#### Exercise goal
Copy all data exactly. Skip pictures.

++++++

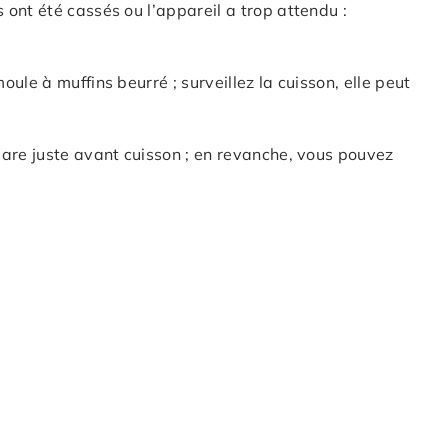
 ont été cassés ou l’appareil a trop attendu :
ule à muffins beurré ; surveillez la cuisson, elle peut
are juste avant cuisson ; en revanche, vous pouvez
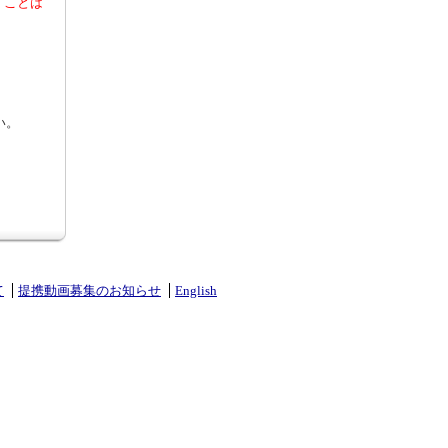
くことは
い。
て
提携動画募集のお知らせ
English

++++++

#### Expected answer
 ont été cassés ou l’appareil a trop attendu :
ule à muffins beurré ; surveillez la cuisson, elle peut
are juste avant cuisson ; en revanche, vous pouvez
くことは
い。
て
提携動画募集のお知らせ
English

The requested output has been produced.